ASNM said it was taking this action after pending new data on the use of hydroxychloroquine in patients with COVID-19. The agency said that only the results of randomized clinical trials on hydroxychloroquine, whether or not combined with azithromycin, a macrolide antibiotic, can provide evidence of its efficacy and safety.

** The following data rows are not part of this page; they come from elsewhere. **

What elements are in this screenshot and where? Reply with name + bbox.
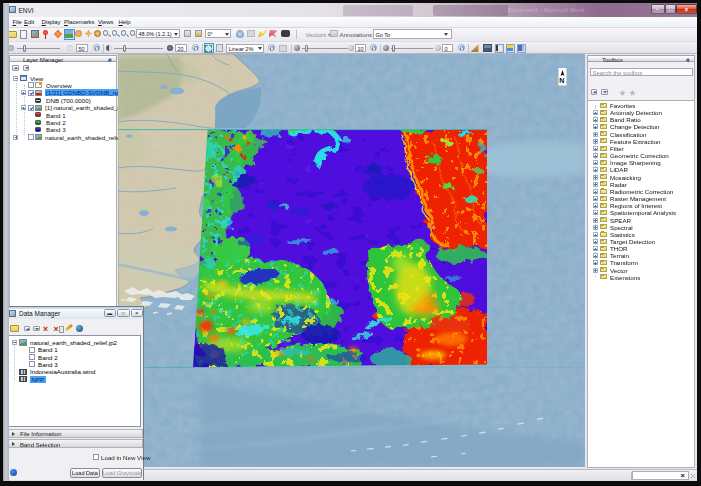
svg-text:N: N [559,76,564,83]
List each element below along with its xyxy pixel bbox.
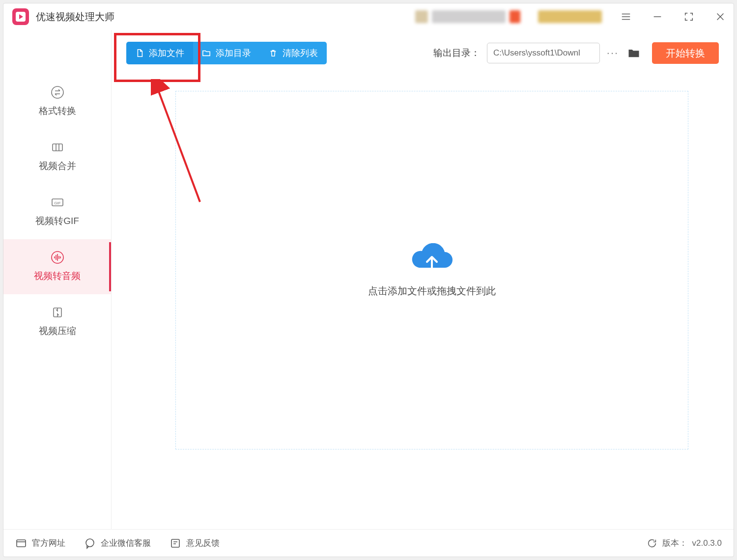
gif-icon: GIF <box>50 195 65 210</box>
footer-feedback[interactable]: 意见反馈 <box>170 537 220 549</box>
close-button[interactable] <box>713 9 728 24</box>
hamburger-icon <box>621 11 631 22</box>
fullscreen-icon <box>683 11 694 22</box>
swap-icon <box>50 85 65 100</box>
folder-icon <box>202 49 211 57</box>
minimize-icon <box>652 11 663 22</box>
version-label: 版本： <box>662 537 687 549</box>
output-dir-browse-button[interactable]: ··· <box>603 43 623 63</box>
file-icon <box>135 49 144 57</box>
file-dropzone[interactable]: 点击添加文件或拖拽文件到此 <box>175 91 688 449</box>
trash-icon <box>269 49 278 57</box>
menu-button[interactable] <box>619 9 633 24</box>
cloud-upload-icon <box>409 243 454 274</box>
version-value: v2.0.3.0 <box>692 538 722 548</box>
sidebar-item-video-gif[interactable]: GIF 视频转GIF <box>3 184 111 239</box>
close-icon <box>715 11 726 22</box>
start-convert-button[interactable]: 开始转换 <box>652 42 719 64</box>
sidebar-item-label: 格式转换 <box>39 105 76 117</box>
chat-icon <box>84 537 96 549</box>
svg-rect-18 <box>171 539 179 547</box>
titlebar: 优速视频处理大师 <box>3 3 734 30</box>
svg-rect-15 <box>17 540 26 547</box>
sidebar-item-label: 视频压缩 <box>39 325 76 337</box>
footer-wecom-support[interactable]: 企业微信客服 <box>84 537 151 549</box>
website-icon <box>15 537 27 549</box>
svg-rect-7 <box>53 144 62 151</box>
dropzone-text: 点击添加文件或拖拽文件到此 <box>368 284 496 298</box>
app-window: 优速视频处理大师 <box>3 3 734 557</box>
sidebar: 格式转换 视频合并 GIF 视频转GIF 视频转音频 <box>3 30 112 529</box>
footer-version[interactable]: 版本： v2.0.3.0 <box>647 537 722 549</box>
add-file-label: 添加文件 <box>149 47 184 59</box>
footer-feedback-label: 意见反馈 <box>186 537 220 549</box>
folder-open-icon <box>627 46 641 60</box>
sidebar-item-video-compress[interactable]: 视频压缩 <box>3 294 111 349</box>
clear-list-button[interactable]: 清除列表 <box>260 42 327 64</box>
svg-point-6 <box>52 86 63 98</box>
toolbar: 添加文件 添加目录 清除列表 输出目录： ··· 开始转换 <box>126 42 719 64</box>
app-logo <box>12 8 29 25</box>
refresh-icon <box>647 538 657 549</box>
sidebar-item-format-convert[interactable]: 格式转换 <box>3 74 111 129</box>
sidebar-item-label: 视频转音频 <box>34 270 81 282</box>
compress-icon <box>50 305 65 320</box>
window-buttons <box>619 9 728 24</box>
merge-icon <box>50 140 65 155</box>
svg-text:GIF: GIF <box>54 201 60 205</box>
minimize-button[interactable] <box>650 9 665 24</box>
footer: 官方网址 企业微信客服 意见反馈 版本： v2.0.3.0 <box>3 529 734 557</box>
feedback-icon <box>170 537 181 549</box>
footer-official-site[interactable]: 官方网址 <box>15 537 65 549</box>
fullscreen-button[interactable] <box>681 9 696 24</box>
sidebar-item-label: 视频转GIF <box>35 215 79 227</box>
output-dir-label: 输出目录： <box>433 47 480 59</box>
open-output-folder-button[interactable] <box>625 45 642 61</box>
output-dir-input[interactable] <box>487 43 600 63</box>
sidebar-item-video-merge[interactable]: 视频合并 <box>3 129 111 184</box>
content-area: 添加文件 添加目录 清除列表 输出目录： ··· 开始转换 <box>112 30 734 529</box>
svg-point-17 <box>86 539 94 547</box>
audio-icon <box>50 250 65 265</box>
footer-official-site-label: 官方网址 <box>32 537 65 549</box>
add-file-button[interactable]: 添加文件 <box>126 42 193 64</box>
sidebar-item-label: 视频合并 <box>39 160 76 172</box>
titlebar-account-area <box>415 10 602 23</box>
body: 格式转换 视频合并 GIF 视频转GIF 视频转音频 <box>3 30 734 529</box>
footer-wecom-label: 企业微信客服 <box>101 537 151 549</box>
add-folder-label: 添加目录 <box>216 47 251 59</box>
sidebar-item-video-audio[interactable]: 视频转音频 <box>3 239 111 294</box>
clear-list-label: 清除列表 <box>283 47 318 59</box>
app-title: 优速视频处理大师 <box>36 10 114 24</box>
add-folder-button[interactable]: 添加目录 <box>193 42 260 64</box>
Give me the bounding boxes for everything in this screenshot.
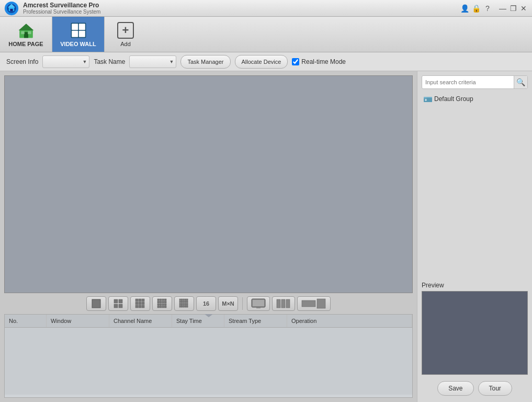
tour-button[interactable]: Tour (478, 381, 512, 396)
svg-rect-65 (179, 306, 181, 308)
svg-rect-35 (162, 302, 164, 304)
app-logo (4, 1, 19, 16)
svg-rect-12 (78, 24, 85, 30)
layout-2x2-icon (113, 298, 123, 309)
svg-rect-37 (157, 304, 160, 306)
allocate-device-button[interactable]: Allocate Device (235, 55, 288, 69)
user-icon[interactable]: 👤 (460, 4, 469, 13)
svg-rect-63 (185, 304, 186, 306)
title-bar: Amcrest Surveillance Pro Professional Su… (0, 0, 532, 17)
lock-icon[interactable]: 🔒 (471, 4, 481, 13)
table-body (5, 328, 412, 395)
svg-rect-41 (157, 306, 160, 308)
nav-home[interactable]: HOME PAGE (0, 17, 52, 52)
folder-icon (424, 95, 432, 103)
layout-16-button[interactable]: 16 (196, 296, 216, 311)
layout-controls: 16 M×N (4, 293, 413, 314)
svg-rect-48 (185, 299, 186, 300)
preview-label: Preview (422, 282, 528, 289)
search-input[interactable] (422, 79, 514, 85)
preview-section: Preview (422, 282, 528, 375)
main-content: 16 M×N (0, 71, 532, 402)
svg-rect-27 (139, 305, 141, 308)
layout-5x5-button[interactable] (174, 296, 194, 311)
nav-home-label: HOME PAGE (8, 41, 43, 47)
screen-info-select[interactable]: ▼ (42, 55, 89, 68)
app-title: Amcrest Surveillance Pro (23, 2, 460, 9)
realtime-mode-checkbox[interactable] (292, 58, 299, 65)
svg-rect-55 (179, 303, 181, 304)
layout-4x4-button[interactable] (152, 296, 172, 311)
layout-mn-button[interactable]: M×N (218, 296, 238, 311)
layout-16-label: 16 (203, 300, 209, 307)
layout-1x1-button[interactable] (86, 296, 106, 311)
left-panel: 16 M×N (0, 71, 417, 402)
svg-rect-49 (187, 299, 188, 300)
svg-rect-4 (10, 8, 13, 10)
stretch-view-button[interactable] (297, 296, 331, 311)
nav-add[interactable]: + Add (105, 17, 146, 52)
svg-rect-56 (181, 303, 183, 304)
svg-rect-69 (187, 306, 188, 308)
th-stay: Stay Time (172, 315, 224, 327)
screen-view-icon (251, 298, 266, 309)
layout-1x1-icon (91, 298, 101, 309)
svg-rect-26 (135, 305, 138, 308)
close-button[interactable]: ✕ (519, 4, 528, 13)
top-icons: 👤 🔒 ? (460, 4, 492, 13)
layout-dropdown-arrow (205, 314, 213, 317)
layout-2x2-button[interactable] (108, 296, 128, 311)
layout-mn-label: M×N (222, 300, 234, 307)
search-button[interactable]: 🔍 (514, 75, 527, 89)
layout-3x3-button[interactable] (130, 296, 150, 311)
svg-rect-36 (165, 302, 167, 304)
svg-rect-60 (179, 304, 181, 306)
task-name-select[interactable]: ▼ (129, 55, 176, 68)
app-title-block: Amcrest Surveillance Pro Professional Su… (23, 2, 460, 15)
svg-rect-31 (162, 299, 164, 301)
maximize-button[interactable]: ❐ (509, 4, 517, 13)
svg-rect-29 (157, 299, 160, 301)
columns-view-button[interactable] (272, 296, 295, 311)
videowall-icon (70, 22, 87, 39)
nav-videowall[interactable]: VIDEO WALL (52, 17, 105, 52)
tree-item-default-group[interactable]: Default Group (422, 93, 528, 105)
svg-rect-9 (28, 31, 31, 34)
svg-rect-15 (92, 299, 100, 308)
search-icon: 🔍 (516, 78, 525, 86)
task-name-label: Task Name (94, 58, 125, 65)
minimize-button[interactable]: — (499, 4, 507, 13)
screen-view-button[interactable] (247, 296, 270, 311)
svg-rect-59 (187, 303, 188, 304)
nav-bar: HOME PAGE VIDEO WALL + Add (0, 17, 532, 52)
add-icon: + (117, 22, 134, 39)
svg-rect-18 (114, 304, 118, 308)
video-wall-area[interactable] (4, 75, 413, 293)
realtime-mode-label: Real-time Mode (301, 58, 346, 65)
window-controls: — ❐ ✕ (499, 4, 528, 13)
svg-rect-7 (24, 32, 28, 38)
svg-rect-52 (183, 300, 185, 302)
task-manager-button[interactable]: Task Manager (180, 55, 230, 69)
bottom-buttons: Save Tour (422, 379, 528, 398)
svg-rect-67 (183, 306, 185, 308)
svg-rect-11 (72, 24, 78, 30)
svg-rect-76 (302, 300, 315, 307)
save-button[interactable]: Save (437, 381, 473, 396)
svg-rect-44 (165, 306, 167, 308)
svg-rect-14 (78, 30, 85, 37)
help-icon[interactable]: ? (483, 4, 492, 13)
svg-rect-23 (135, 302, 138, 305)
device-tree: Default Group (422, 93, 528, 277)
svg-rect-43 (162, 306, 164, 308)
svg-rect-16 (114, 299, 118, 303)
folder-svg (424, 95, 432, 103)
stretch-view-icon (301, 298, 326, 309)
nav-add-label: Add (120, 41, 131, 47)
svg-rect-58 (185, 303, 186, 304)
home-icon (18, 22, 35, 39)
svg-rect-73 (277, 299, 280, 308)
svg-rect-45 (179, 299, 181, 300)
svg-marker-6 (18, 24, 33, 30)
svg-rect-17 (119, 299, 122, 303)
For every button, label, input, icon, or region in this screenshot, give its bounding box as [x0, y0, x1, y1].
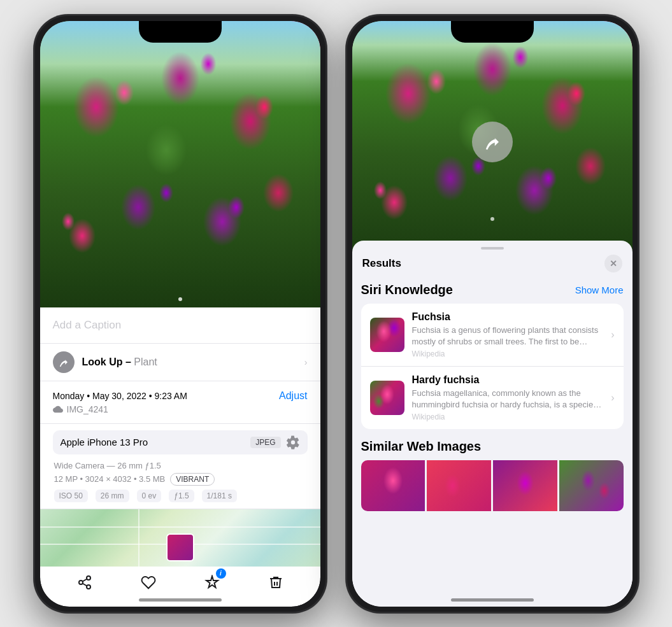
notch-1: [139, 21, 222, 43]
camera-model: Apple iPhone 13 Pro: [61, 437, 148, 447]
date-text: Monday • May 30, 2022 • 9:23 AM: [53, 391, 187, 401]
leaf-siri-icon: [483, 132, 502, 151]
lookup-label: Look Up – Plant: [82, 356, 297, 368]
heart-icon: [141, 575, 156, 590]
iso-value: ISO 50: [54, 490, 88, 502]
phone1-content: Add a Caption Look Up – Plant ›: [40, 21, 320, 607]
aperture-value: ƒ1.5: [169, 490, 194, 502]
siri-knowledge-title: Siri Knowledge: [361, 283, 453, 297]
leaf-icon: [58, 356, 69, 368]
metadata-section: Monday • May 30, 2022 • 9:23 AM Adjust I…: [40, 381, 320, 424]
phone-1-screen: Add a Caption Look Up – Plant ›: [40, 21, 320, 607]
phone-1: Add a Caption Look Up – Plant ›: [34, 15, 327, 613]
cloud-svg: [53, 404, 63, 414]
file-size: 12 MP • 3024 × 4032 • 3.5 MB: [54, 474, 166, 484]
date-row: Monday • May 30, 2022 • 9:23 AM Adjust: [53, 390, 308, 402]
similar-section: Similar Web Images: [361, 439, 624, 511]
notch-2: [451, 21, 534, 43]
siri-knowledge-header: Siri Knowledge Show More: [361, 283, 624, 297]
hardy-name: Hardy fuchsia: [412, 374, 604, 386]
fuchsia-thumb-bg: [370, 318, 404, 352]
lookup-icon: [53, 351, 75, 373]
results-panel: Results ✕ Siri Knowledge Show More: [352, 241, 633, 607]
sim-bg-4: [559, 460, 624, 511]
fuchsia-chevron-icon: ›: [611, 329, 614, 341]
phone-2-screen: Results ✕ Siri Knowledge Show More: [352, 21, 633, 607]
focal-value: 26 mm: [96, 490, 129, 502]
similar-grid: [361, 460, 624, 511]
fuchsia-source: Wikipedia: [412, 349, 604, 358]
results-header: Results ✕: [352, 250, 633, 280]
format-badge: JPEG: [250, 437, 280, 448]
file-info-row: 12 MP • 3024 × 4032 • 3.5 MB VIBRANT: [54, 473, 306, 486]
info-button[interactable]: [201, 571, 224, 594]
filename-text: IMG_4241: [67, 404, 108, 414]
similar-image-3[interactable]: [493, 460, 557, 511]
hardy-text: Hardy fuchsia Fuchsia magellanica, commo…: [412, 374, 604, 421]
sim-bg-3: [493, 460, 557, 511]
phone2-content: Results ✕ Siri Knowledge Show More: [352, 21, 633, 607]
delete-button[interactable]: [264, 571, 287, 594]
map-road-h: [40, 526, 320, 528]
camera-details: Wide Camera — 26 mm ƒ1.5 12 MP • 3024 × …: [53, 461, 308, 502]
fuchsia-desc: Fuchsia is a genus of flowering plants t…: [412, 325, 604, 348]
home-indicator-2: [451, 598, 534, 602]
lookup-chevron-icon: ›: [304, 357, 308, 367]
hardy-fuchsia-item[interactable]: Hardy fuchsia Fuchsia magellanica, commo…: [361, 367, 624, 429]
photo-area-1[interactable]: [40, 21, 320, 307]
sim-bg-2: [427, 460, 491, 511]
map-photo-thumb: [166, 533, 194, 561]
share-button[interactable]: [73, 571, 96, 594]
shutter-value: 1/181 s: [202, 490, 237, 502]
caption-placeholder[interactable]: Add a Caption: [53, 319, 122, 331]
adjust-button[interactable]: Adjust: [279, 390, 307, 402]
flower-photo-overlay: [40, 21, 320, 307]
similar-image-1[interactable]: [361, 460, 425, 511]
phones-container: Add a Caption Look Up – Plant ›: [34, 15, 639, 613]
show-more-button[interactable]: Show More: [575, 285, 624, 295]
hardy-thumb: [370, 381, 404, 415]
phone-2: Results ✕ Siri Knowledge Show More: [346, 15, 639, 613]
hardy-chevron-icon: ›: [611, 392, 614, 404]
similar-image-2[interactable]: [427, 460, 491, 511]
page-dot-1: [178, 297, 182, 301]
caption-area[interactable]: Add a Caption: [40, 307, 320, 344]
results-title: Results: [362, 257, 401, 270]
fuchsia-item[interactable]: Fuchsia Fuchsia is a genus of flowering …: [361, 304, 624, 367]
share-icon: [77, 575, 92, 590]
filename-row: IMG_4241: [53, 404, 308, 414]
hardy-desc: Fuchsia magellanica, commonly known as t…: [412, 388, 604, 411]
close-button[interactable]: ✕: [604, 255, 622, 272]
results-scroll[interactable]: Siri Knowledge Show More Fuchsia: [352, 280, 633, 607]
photo-area-2[interactable]: [352, 21, 633, 263]
similar-image-4[interactable]: [559, 460, 624, 511]
trash-icon: [268, 575, 283, 590]
vibrant-badge: VIBRANT: [170, 473, 215, 486]
hardy-thumb-bg: [370, 381, 404, 415]
fuchsia-text: Fuchsia Fuchsia is a genus of flowering …: [412, 311, 604, 358]
badges: JPEG: [250, 435, 299, 449]
camera-section: Apple iPhone 13 Pro JPEG Wide Camera — 2…: [40, 424, 320, 509]
ev-value: 0 ev: [137, 490, 162, 502]
hardy-source: Wikipedia: [412, 412, 604, 421]
siri-badge: [472, 122, 513, 162]
knowledge-card: Fuchsia Fuchsia is a genus of flowering …: [361, 304, 624, 430]
fuchsia-name: Fuchsia: [412, 311, 604, 323]
cloud-icon: [53, 404, 63, 414]
camera-header: Apple iPhone 13 Pro JPEG: [53, 430, 308, 454]
exif-row: ISO 50 26 mm 0 ev ƒ1.5 1/181 s: [54, 490, 306, 502]
toolbar: [40, 571, 320, 594]
home-indicator-1: [139, 598, 222, 602]
similar-title: Similar Web Images: [361, 439, 624, 454]
favorite-button[interactable]: [137, 571, 160, 594]
map-section[interactable]: [40, 509, 320, 567]
sim-bg-1: [361, 460, 425, 511]
lens-info: Wide Camera — 26 mm ƒ1.5: [54, 461, 306, 470]
info-badge: [216, 568, 226, 579]
gear-icon[interactable]: [286, 435, 300, 449]
siri-dot: [490, 217, 494, 221]
lookup-row[interactable]: Look Up – Plant ›: [40, 344, 320, 381]
map-road-v: [138, 509, 139, 567]
fuchsia-thumb: [370, 318, 404, 352]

Source: WHO and ASNM (in French)


Amarin Supports COVID-19 Investigational Trial for Cholesterol Drug
Amarin Corporation, a Dublin, Ireland-based biopharmaceutical company focused on cardiovascular disease, has announced support for a clinical trial to investigate the effects of  Amarin’s Vascepa (icosapent ethyl), a purified omega-3 fatty acid used as an anti-cholesterol and cardiovascular drug, on inflammatory biomarkers and other patient outcomes in individuals with COVID-19. The trial is sponsored by the Canadian Medical and Surgical Knowledge Translation Research Group, a Toronto, Ontario-based not-for-profit physician organization.

The trial’s primary endpoint is to evaluate the effect of Vascepa versus usual care on high-sensitivity C-reactive protein levels from baseline to 14 days in adults with a COVID-19-positive diagnosis. The clinical study design also includes other endpoints that assess rates and severity of COVID-19 infection in this high-risk group.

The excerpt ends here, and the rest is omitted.